A view of Shanghai Photo: VCG

HSBC said on Tuesday that it has completed acquisition of Citi's retail wealth management business in the Chinese mainland, as the London-based bank is expanding its operations in China's wealth management market, showcasing confidence in the market's growth potential.

The acquired assets and deposits, as well as the associated customers across 11Chinese mainland cities, have been integrated into HSBC as part of the deal. Over 300 employees have also been transferred to HSBC, according to a press release the company sent to the Global Times on Tuesday.

"HSBC has confidence in the growth potential of the China market and has been making substantial investments here, in particular into the fast-growing wealth management sector," Mark Wang, President and CEO of HSBC China, was quoted as saying.

"Completion of the deal enabled us to further strengthen our competitive edge amongst foreign banks providing wealth services in the country.
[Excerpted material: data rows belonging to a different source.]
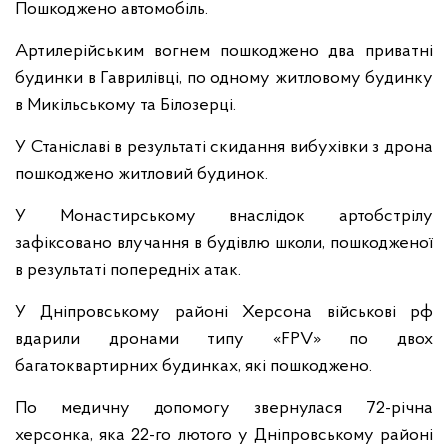
Пошкоджено автомобіль.
Артилерійським вогнем пошкоджено два приватні
будинки в Гаврилівці, по одному житловому будинку
в Микільському та Білозерці.
У Станіславі в результаті скидання вибухівки з дрона
пошкоджено житловий будинок.
У Монастирському внаслідок артобстрілу
зафіксовано влучання в будівлю школи, пошкодженої
в результаті попередніх атак.
У Дніпровському районі Херсона військові рф
вдарили дронами типу «FPV» по двох
багатоквартирних будинках, які пошкоджено.
По медичну допомогу звернулася 72-річна
херсонка, яка 22-го лютого у Дніпровському районі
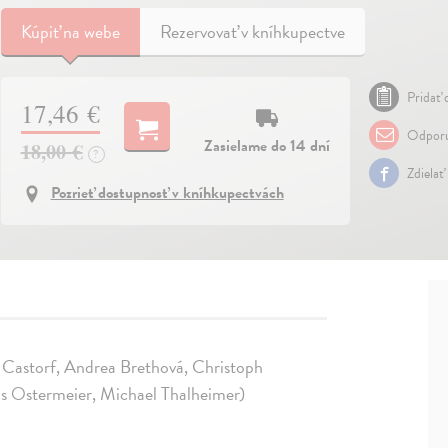
Kúpiť
na webe
Rezervovať v kníhkupectve
Pridať 
17,46 €
Odporu
Zasielame do 14 dní
18,00 €
?
Zdielať
Pozrieť dostupnosť v kníhkupectvách
 Castorf, Andrea Brethová, Christoph
s Ostermeier, Michael Thalheimer)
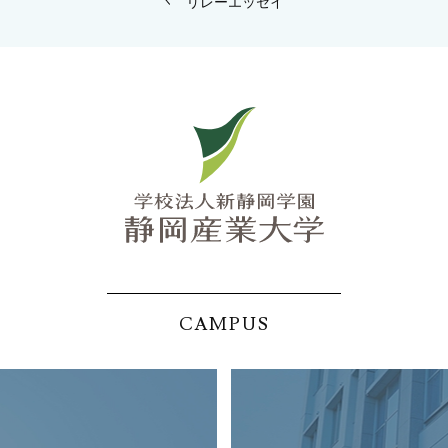
リレーエッセイ
CAMPUS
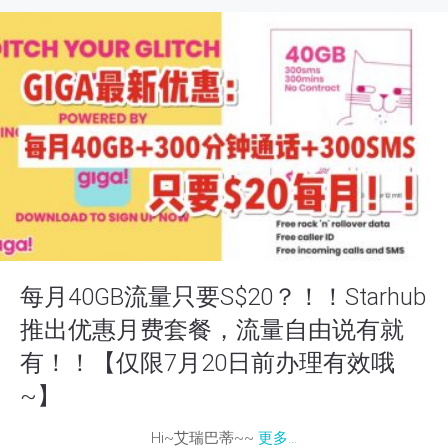
每月40GB流量只要S$20？！！Starhub
推出优惠月费套餐，流量自由说有就
有！！【仅限7月20日前办理有效哦
~】
Hi~艾瑞巴蒂~~
更多...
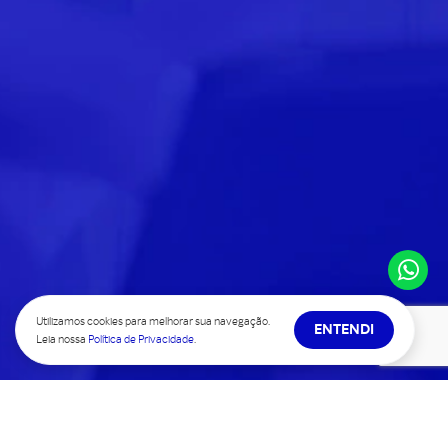
Utilizamos cookies para melhorar sua navegação.
ENTENDI
Leia nossa
Política de Privacidade
.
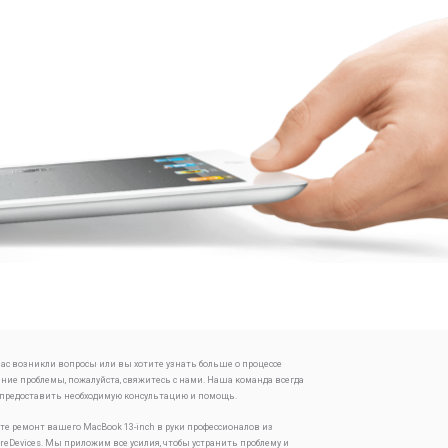
 вас возникли вопросы или вы хотите узнать больше о процессе
ение проблемы, пожалуйста, свяжитесь с нами. Наша команда всегда
 предоставить необходимую консультацию и помощь.
те ремонт вашего MacBook 13-inch в руки профессионалов из
oreDevices. Мы приложим все усилия, чтобы устранить проблему и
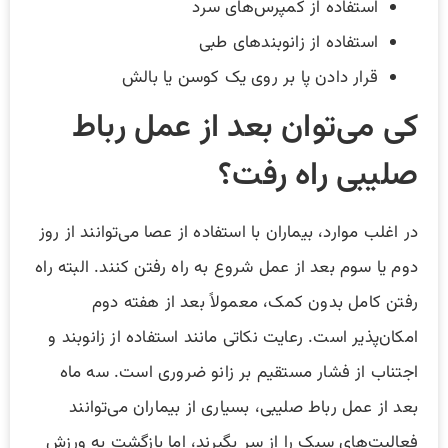
استفاده از کمپرس‌های سرد
استفاده از زانوبند‌های طبی
قرار دادن پا بر روی یک کوسن یا بالش
کی می‌توان بعد از عمل رباط
صلیبی راه رفت؟
در اغلب موارد، بیماران با استفاده از عصا می‌توانند از روز
دوم یا سوم بعد از عمل شروع به راه رفتن کنند. البته راه
رفتن کامل بدون کمک، معمولاً بعد از هفته دوم
امکان‌پذیر است. رعایت نکاتی مانند استفاده از زانوبند و
اجتناب از فشار مستقیم بر زانو ضروری است. سه ماه
بعد از عمل رباط صلیبی، بسیاری از بیماران می‌توانند
فعالیت‌های سبک را از سر بگیرند، اما بازگشت به ورزش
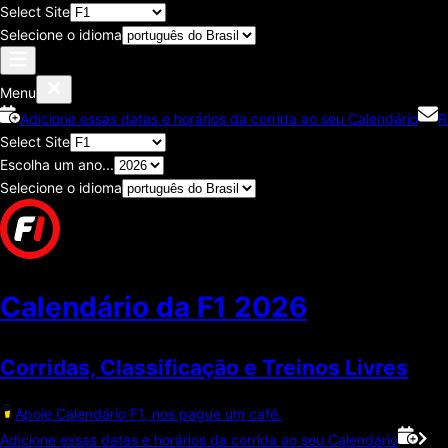
Select Site
Selecione o idioma
Menu
Adicione essas datas e horários da corrida ao seu Calendário
R
Select Site
Escolha um ano...
Selecione o idioma
Calendário da F1
2026
Corridas, Classificaçāo e Treinos Livres
Apoie Calendário F1, nos pague um café.
Adicione essas datas e horários da corrida ao seu Calendário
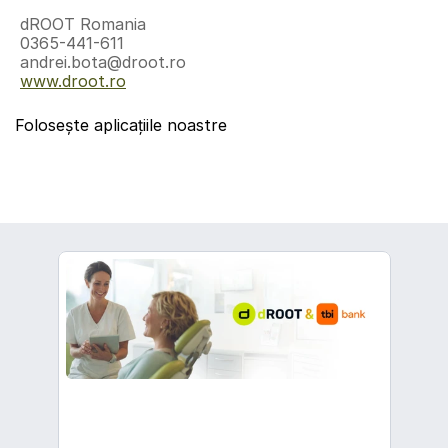
 dROOT Romania
 0365-441-611
 andrei.bota@droot.ro
www.droot.ro
Folosește aplicațiile noastre
înapoi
Going forward, we will keep supporting our clients both home and abroad to seize opportunities from connecting China and the world economy, fully leveraging our capabilities in cross-border financial services," Wang said.

HSBC and Citi first announced the transaction in October 2023.

Luke Lu, Citi Country Officer and Banking Head for China, said in a separate press release that "Citi is proud to have a long history in China, and we are intently focused on growing Citi's institutional businesses in China, serving clients in the market through our network to support their cross-border needs."

Citi said it is pursuing the establishment of a wholly-owned securities and futures company in the Chinese mainland.

These two financial firms' move come as foreign financial institutions are increasing investments in the China mainland market amid the country's high-level opening-up and stable economic recovery.

In May, US payment company Mastercard's Chinese joint venture opened for business. 

In March, Standard Chartered Securities (China) Ltd announced at its grand opening ceremony that it has officially opened for business.

A couple of foreign financial institutions such as Fidelity Investment Group and global asset management company Alliance Bernstein also announced increase of the registered capital in their Chinese subsidiaries.

In recent years, China has been steadily promoting high-level opening-up in the financial sector, with more than 50 measures introduced, including allowing international investors to invest in the country's capital market via more channels and lifting ownership caps for foreign institutions of securities, futures and funds.

China will further promote high-level opening-up and ramp up efforts to introduce and utilize foreign investments, according to an action plan released by the General Office of the State Council on March 19.

Efforts will be made to expand the business scope of foreign financial institutions in the bond market, and conduct pilot investment programs for qualified foreign limited partners in China, it said.